Extracted page text data
* * *
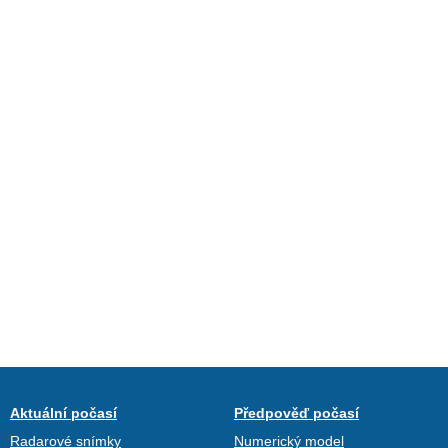
Aktuální počasí
Předpověď počasí
Radarové snímky
Numerický model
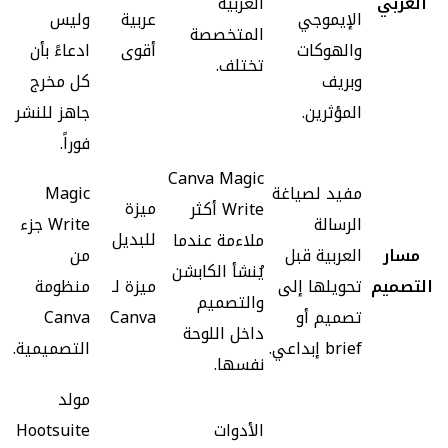
العربي
العربية
الإيموجي
عربية
وليس
المتخصصة
والهوكات
أقوى
ادعاءً بأن
تختلف.
وبريف
كل مخرج
المؤثرين.
جاهز للنشر
فوراً.
Canva Magic
مفيد لصياغة
Magic
ميزة
Write أكثر
الرسالة
Write جزء
للبديل
ملاءمة عندما
مسار
العربية قبل
من
يُنشأ الكابشن
التصميم
تحويلها إلى
ميزة لـ
منظومة
والتصميم
تصميم أو
Canva
Canva
داخل اللوحة
brief إبداعي.
التصميمية.
نفسها.
مولد
الأدوات
Hootsuite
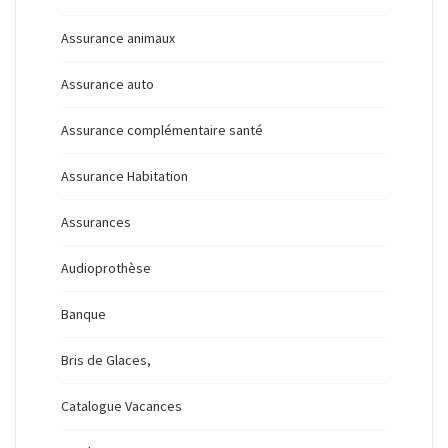
Assurance animaux
Assurance auto
Assurance complémentaire santé
Assurance Habitation
Assurances
Audioprothèse
Banque
Bris de Glaces,
Catalogue Vacances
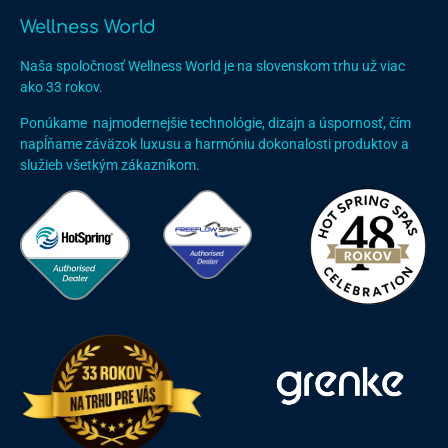
Wellness World
Naša spoločnosť Wellness World je na slovenskom trhu už viac
ako 33 rokov.
Ponúkame najmodernejšie technológie, dizajn a úspornosť, čím
napĺňame záväzok luxusu a harmóniu dokonalosti produktov a
služieb všetkým zákazníkom.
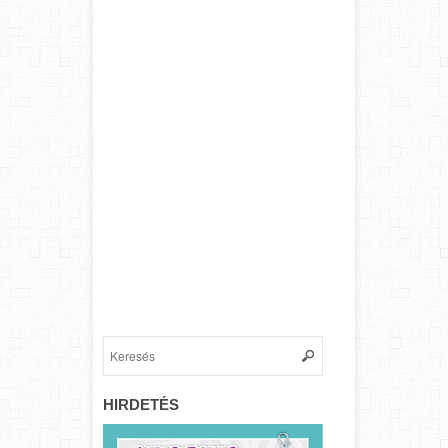
HIRDETÉS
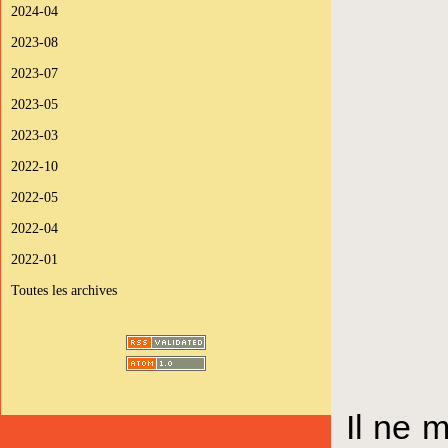
2024-04
2023-08
2023-07
2023-05
2023-03
2022-10
2022-05
2022-04
2022-01
Toutes les archives
Il ne 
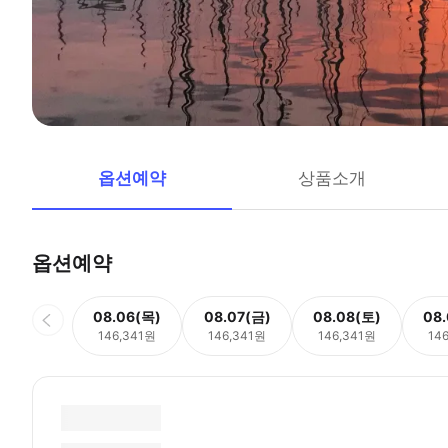
옵션예약
상품소개
옵션예약
08.06(목)
08.07(금)
08.08(토)
08
146,341원
146,341원
146,341원
14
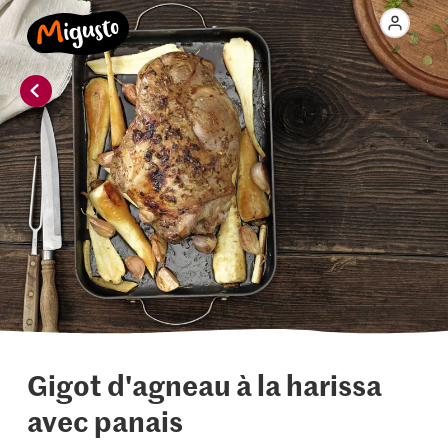
Gigot d'agneau à la harissa
avec panais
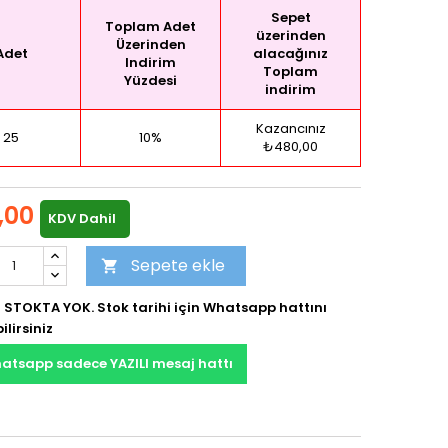
Sepet
Toplam Adet
üzerinden
Üzerinden
Adet
alacağınız
Indirim
Toplam
Yüzdesi
indirim
Kazancınız
25
10%
₺480,00
,00
KDV Dahil
Sepete ekle

 STOKTA YOK. Stok tarihi için Whatsapp hattını
ilirsiniz
atsapp sadece YAZILI mesaj hattı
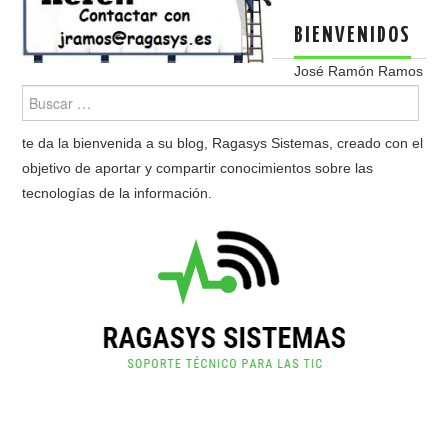
BIENVENIDOS
José Ramón Ramos
te da la bienvenida a su blog, Ragasys Sistemas, creado con el
objetivo de aportar y compartir conocimientos sobre las
tecnologías de la información.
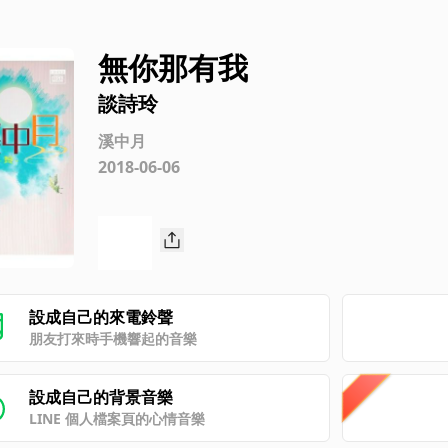
無你那有我
談詩玲
溪中月
2018-06-06
設成自己的來電鈴聲
朋友打來時手機響起的音樂
設成自己的背景音樂
LINE 個人檔案頁的心情音樂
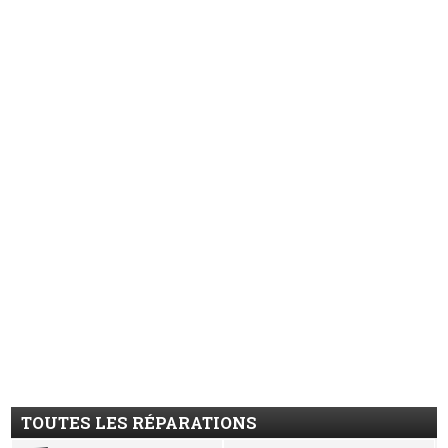
TOUTES LES RÉPARATIONS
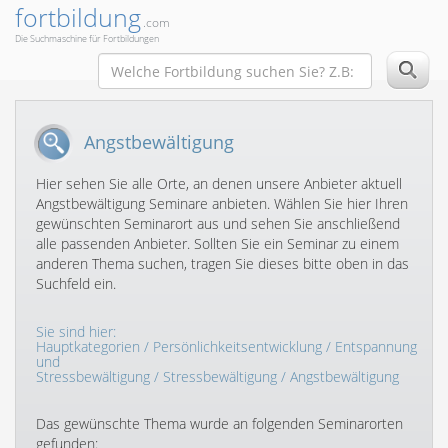
fortbildung
.com
Die Suchmaschine für Fortbildungen
Angstbewältigung
Hier sehen Sie alle Orte, an denen unsere Anbieter aktuell
Angstbewältigung Seminare anbieten. Wählen Sie hier Ihren
gewünschten Seminarort aus und sehen Sie anschließend
alle passenden Anbieter. Sollten Sie ein Seminar zu einem
anderen Thema suchen, tragen Sie dieses bitte oben in das
Suchfeld ein.
Sie sind hier:
Hauptkategorien
/
Persönlichkeitsentwicklung
/
Entspannung
und
Stressbewältigung
/
Stressbewältigung
/ Angstbewältigung
Das gewünschte Thema wurde an folgenden Seminarorten
gefunden:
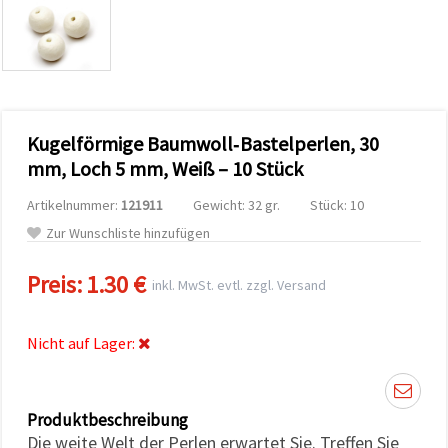
zu
analysieren
sowie
relevantere
Inhalte und
Werbung
anzuzeigen,
auch mit
Kugelförmige Baumwoll‑Bastelperlen, 30
Unterstützung
unserer
mm, Loch 5 mm, Weiß – 10 Stück
Partner für
Analyse
Artikelnummer:
121911
Gewicht: 32 gr.
Stück: 10
und
Marketing.
Zur Wunschliste hinzufügen
Sie können
alle
Preis:
1.30 €
Cookies
inkl. MwSt. evtl. zzgl. Versand
akzeptieren,
ablehnen
oder Ihre
Nicht auf Lager:
Auswahl in
den
Einstellungen
individuell
festlegen.
Produktbeschreibung
Ihre
Einwilligung
Die weite Welt der Perlen erwartet Sie. Treffen Sie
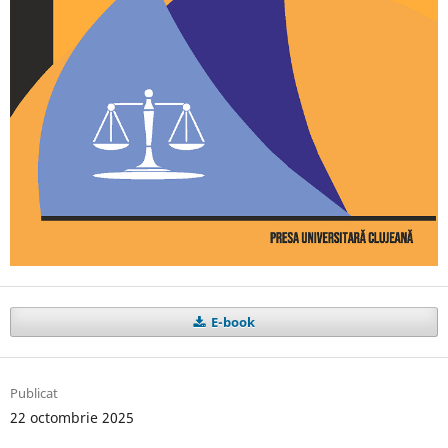
E-book
Publicat
22 octombrie 2025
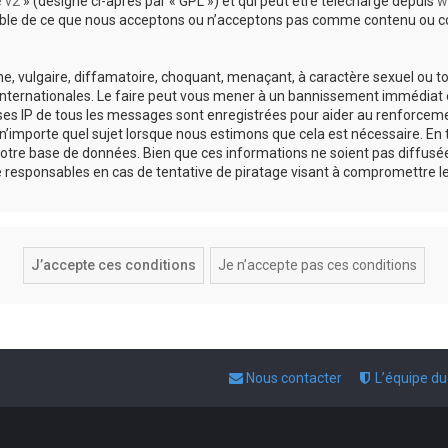
e v2
» (désigné ci-après par « GPL ») et qui peut être téléchargé depuis
w
sable de ce que nous acceptons ou n’acceptons pas comme contenu ou co
, vulgaire, diffamatoire, choquant, menaçant, à caractère sexuel ou tou
 internationales. Le faire peut vous mener à un bannissement immédiat e
esses IP de tous les messages sont enregistrées pour aider au renforce
 n’importe quel sujet lorsque nous estimons que cela est nécessaire. E
otre base de données. Bien que ces informations ne soient pas diffusée
responsables en cas de tentative de piratage visant à compromettre l
Nous contacter
L’équipe d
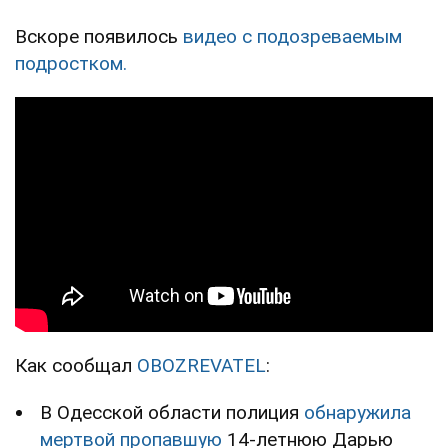
Вскоре появилось
видео с подозреваемым
подростком.
Как сообщал
OBOZREVATEL
:
В Одесской области полиция
обнаружила
мертвой пропавшую
14-летнюю Дарью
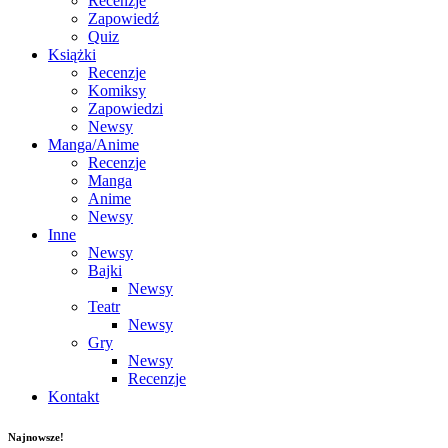
Recenzje
Zapowiedź
Quiz
Książki
Recenzje
Komiksy
Zapowiedzi
Newsy
Manga/Anime
Recenzje
Manga
Anime
Newsy
Inne
Newsy
Bajki
Newsy
Teatr
Newsy
Gry
Newsy
Recenzje
Kontakt
Najnowsze!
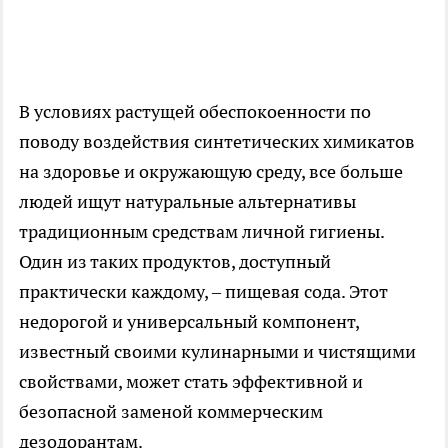
В условиях растущей обеспокоенности по
поводу воздействия синтетических химикатов
на здоровье и окружающую среду, все больше
людей ищут натуральные альтернативы
традиционным средствам личной гигиены.
Один из таких продуктов, доступный
практически каждому, – пищевая сода. Этот
недорогой и универсальный компонент,
известный своими кулинарными и чистящими
свойствами, может стать эффективной и
безопасной заменой коммерческим
дезодорантам.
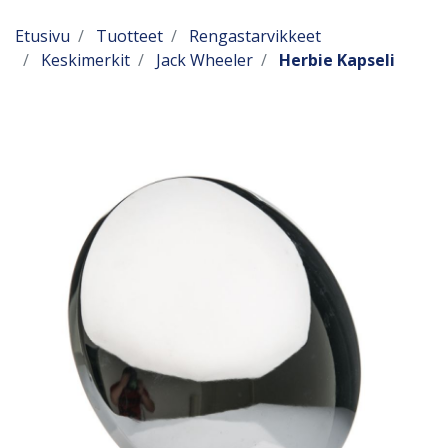
Etusivu
Tuotteet
Rengastarvikkeet
Keskimerkit
Jack Wheeler
Herbie Kapseli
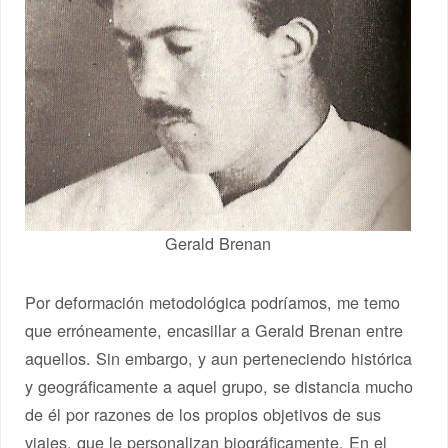
Gerald Brenan
Por deformación metodológica podríamos, me temo
que erróneamente, encasillar a Gerald Brenan entre
aquellos. Sin embargo, y aun perteneciendo histórica
y geográficamente a aquel grupo, se distancia mucho
de él por razones de los propios objetivos de sus
viajes, que le personalizan biográficamente. En el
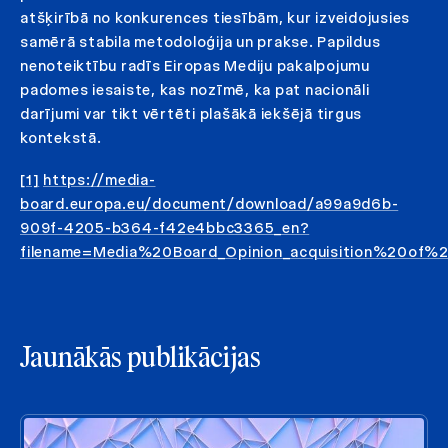
atšķirībā no konkurences tiesībām, kur izveidojusies
samērā stabila metodoloģija un prakse. Papildus
nenoteiktību radīs Eiropas Mediju pakalpojumu
padomes iesaiste, kas nozīmē, ka pat nacionāli
darījumi var tikt vērtēti plašākā iekšējā tirgus
kontekstā.
[1]
https://media-
board.europa.eu/document/download/a99a9d6b-
909f-4205-b364-f42e4bbc3365_en?
filename=Media%20Board_Opinion_acquisition%20o
Jaunākās publikācijas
* * *
* [What you should do]: Give the lines above again exactly, from the one containing "alle passenden Anbieter." to the one containing "на здоровье и окружающую среду, все больше", both included, but leave out the pictures.

* [Output]:
alle passenden Anbieter. Sollten Sie ein Seminar zu einem
anderen Thema suchen, tragen Sie dieses bitte oben in das
Suchfeld ein.
Sie sind hier:
Hauptkategorien
/
Persönlichkeitsentwicklung
/
Entspannung
und
Stressbewältigung
/
Stressbewältigung
/ Angstbewältigung
Das gewünschte Thema wurde an folgenden Seminarorten
gefunden:
zu
analysieren
sowie
relevantere
Inhalte und
Werbung
anzuzeigen,
auch mit
Kugelförmige Baumwoll‑Bastelperlen, 30
Unterstützung
unserer
mm, Loch 5 mm, Weiß – 10 Stück
Partner für
Analyse
Artikelnummer:
121911
Gewicht: 32 gr.
Stück: 10
und
Marketing.
Zur Wunschliste hinzufügen
Sie können
alle
Preis:
1.30 €
Cookies
inkl. MwSt. evtl. zzgl. Versand
akzeptieren,
ablehnen
oder Ihre
Nicht auf Lager:
Auswahl in
den
Einstellungen
individuell
festlegen.
Produktbeschreibung
Ihre
Einwilligung
Die weite Welt der Perlen erwartet Sie. Treffen Sie
E-book
Publicat
22 octombrie 2025
e v2
» (désigné ci-après par « GPL ») et qui peut être téléchargé depuis
w
sable de ce que nous acceptons ou n’acceptons pas comme contenu ou co
, vulgaire, diffamatoire, choquant, menaçant, à caractère sexuel ou tou
 internationales. Le faire peut vous mener à un bannissement immédiat e
esses IP de tous les messages sont enregistrées pour aider au renforce
 n’importe quel sujet lorsque nous estimons que cela est nécessaire. E
otre base de données. Bien que ces informations ne soient pas diffusée
responsables en cas de tentative de piratage visant à compromettre l
Nous contacter
L’équipe d
Вскоре появилось
видео с подозреваемым
подростком.
Как сообщал
OBOZREVATEL
:
В Одесской области полиция
обнаружила
мертвой пропавшую
14-летнюю Дарью
Recenzje
Zapowiedź
Quiz
Książki
Recenzje
Komiksy
Zapowiedzi
Newsy
Manga/Anime
Recenzje
Manga
Anime
Newsy
Inne
Newsy
Bajki
Newsy
Teatr
Newsy
Gry
Newsy
Recenzje
Kontakt
Najnowsze!
В условиях растущей обеспокоенности по
поводу воздействия синтетических химикатов
на здоровье и окружающую среду, все больше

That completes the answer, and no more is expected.